++++ The input

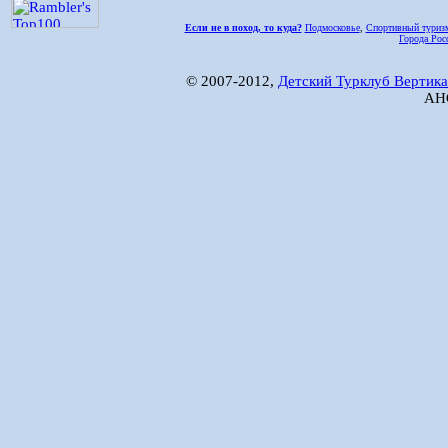
Если не в поход, то куда?
Подмосковье
,
Спортивный туриз
Города Рос
© 2007-2012,
Детский Турклуб Вертика
АНО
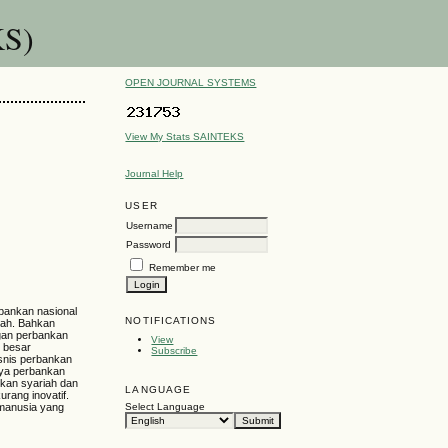
KS)
OPEN JOURNAL SYSTEMS
View My Stats SAINTEKS
Journal Help
USER
Username
Password
Remember me
rbankan nasional
NOTIFICATIONS
wah. Bahkan
ngan perbankan
View
n besar
Subscribe
isnis perbankan
nya perbankan
nkan syariah dan
LANGUAGE
rang inovatif.
Select Language
 manusia yang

++++++++

**Task:**
Exactly the lines from the one containing "Remember me" through the end of the records above are to be printed, and no others.

**Result of the exercise:**
Remember me
rbankan nasional
NOTIFICATIONS
wah. Bahkan
ngan perbankan
View
n besar
Subscribe
isnis perbankan
nya perbankan
nkan syariah dan
LANGUAGE
rang inovatif.
Select Language
 manusia yang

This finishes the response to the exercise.